Dice Elizondo: “si lograr la hegemonía de la CFE en el mercado eléctrico es la batalla más importante de la Cuarta Transformación, ya perdieron la brújula”. No es eso lo que se busca, sino generar las condiciones para el desarrollo nacional. La energía, en todo el mundo, es un tema estratégico multidimensional, no de libre mercado. Para que la gente pueda vivir bien debe garantizarse no solamente la competencia y bajos costos, sino la seguridad, la continuidad, la sostenibilidad y la calidad del servicio de energía eléctrica. Sin eso, no hay desarrollo, no hay servicios básicos, no hay justicia social.

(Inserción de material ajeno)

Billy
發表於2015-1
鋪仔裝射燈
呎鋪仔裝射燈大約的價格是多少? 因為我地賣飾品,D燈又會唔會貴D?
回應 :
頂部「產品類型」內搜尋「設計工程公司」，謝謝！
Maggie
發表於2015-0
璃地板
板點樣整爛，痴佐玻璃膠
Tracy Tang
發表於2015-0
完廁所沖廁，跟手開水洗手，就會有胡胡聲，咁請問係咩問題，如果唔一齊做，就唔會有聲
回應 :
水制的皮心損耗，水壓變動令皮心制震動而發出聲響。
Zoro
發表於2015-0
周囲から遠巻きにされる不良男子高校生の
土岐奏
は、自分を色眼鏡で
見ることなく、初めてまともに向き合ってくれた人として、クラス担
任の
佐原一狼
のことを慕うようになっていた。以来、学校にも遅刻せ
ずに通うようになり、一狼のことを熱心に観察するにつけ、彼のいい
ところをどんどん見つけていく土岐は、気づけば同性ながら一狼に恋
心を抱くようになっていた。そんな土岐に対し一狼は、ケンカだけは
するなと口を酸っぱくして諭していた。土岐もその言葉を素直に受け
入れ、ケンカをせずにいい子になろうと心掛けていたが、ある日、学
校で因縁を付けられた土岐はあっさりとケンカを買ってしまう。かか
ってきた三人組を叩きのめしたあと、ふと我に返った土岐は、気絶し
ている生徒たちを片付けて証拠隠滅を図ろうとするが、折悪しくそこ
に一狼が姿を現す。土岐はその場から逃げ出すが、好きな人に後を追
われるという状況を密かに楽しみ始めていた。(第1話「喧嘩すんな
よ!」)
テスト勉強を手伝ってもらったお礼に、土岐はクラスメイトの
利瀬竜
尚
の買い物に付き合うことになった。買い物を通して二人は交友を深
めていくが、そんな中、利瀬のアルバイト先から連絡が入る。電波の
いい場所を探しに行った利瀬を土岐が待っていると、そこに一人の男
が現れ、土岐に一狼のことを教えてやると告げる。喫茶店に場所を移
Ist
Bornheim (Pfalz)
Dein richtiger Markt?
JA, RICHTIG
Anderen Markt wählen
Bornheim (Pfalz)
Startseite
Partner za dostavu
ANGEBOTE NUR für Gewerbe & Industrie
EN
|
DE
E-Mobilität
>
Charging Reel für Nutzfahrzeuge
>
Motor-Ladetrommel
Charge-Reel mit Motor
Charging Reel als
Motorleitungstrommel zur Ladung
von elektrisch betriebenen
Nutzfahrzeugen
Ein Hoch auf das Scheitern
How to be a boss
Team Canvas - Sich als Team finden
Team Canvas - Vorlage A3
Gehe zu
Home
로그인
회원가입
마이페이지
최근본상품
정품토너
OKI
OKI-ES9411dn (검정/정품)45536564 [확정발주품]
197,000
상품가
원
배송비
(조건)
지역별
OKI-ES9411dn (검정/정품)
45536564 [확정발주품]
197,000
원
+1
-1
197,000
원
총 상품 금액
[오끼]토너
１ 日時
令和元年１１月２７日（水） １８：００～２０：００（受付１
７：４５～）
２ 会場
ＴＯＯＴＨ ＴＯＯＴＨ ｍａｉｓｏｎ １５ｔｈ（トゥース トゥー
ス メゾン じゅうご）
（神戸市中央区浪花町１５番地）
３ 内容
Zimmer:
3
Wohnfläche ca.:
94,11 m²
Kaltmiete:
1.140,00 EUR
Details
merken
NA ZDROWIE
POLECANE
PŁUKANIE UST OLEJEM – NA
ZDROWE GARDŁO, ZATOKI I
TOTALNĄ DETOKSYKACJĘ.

Continúa: “ante el desprecio por el conocimiento técnico sobre cómo debe estar organizado dicho mercado, están enfrascados en una batalla contra unos molinos de viento. El objetivo de la política eléctrica debería ser dotar de electricidad, producida a bajo costo y con baja emisión de contaminantes, a todo el que la demande”. Se trata de otro error. Reducir la política energética al cálculo de costos, como si de cualquier mercancía se tratara, ha tenido terribles consecuencias allí donde ha sucedido. La principal es la inestabilidad de la red. Texas y California, sus imágenes de heladas, incendios y apagones, no son casualidades climáticas sino la imagen del desprecio a la planificación y al conocimiento técnico, a su vez causado por el dogma del libre mercado. Su sistema, privatizado, recortó en nombre de las energías limpias sus posibilidades de cubrir la demanda de energía. Para mantener artificialmente bajos los precios, por ejemplo, no cargaban con los costos de transmisión y mantenimiento de la red —la misma engañifa que intentan en México. La transmisión que no pagan engorda las ganancias de los accionistas, mientras el suministro deja de ser continuo cuando no se considera rentable. Ese es el sitio al que quieren llevarnos: castigar a los pobres, incrementar a sus costillas las ganancias de las trasnacionales.
No es cierto que las energías renovables sean más baratas. Eso sucede en México porque la ley y la corrupción exentó a sus dueños de costos de enorme magnitud, como la cobertura de energía ante intermitencias (que implica que siempre haya disponibilidad de fuentes que puedan sustituirlas rápidamente) o la transmisión que aquí se subsidia con recursos públicos, lo mismo que otros costes que se generan para el conjunto de la red. En otros países los generadores privados cargan con esto. En México es el Estado, huachicoleado por trasnacionales que cometen fraude a la ley. No es una gesta heroica, sino apenas el modesto arreglo de un desastre multidimensional. Es, eso sí, una gesta patriótica.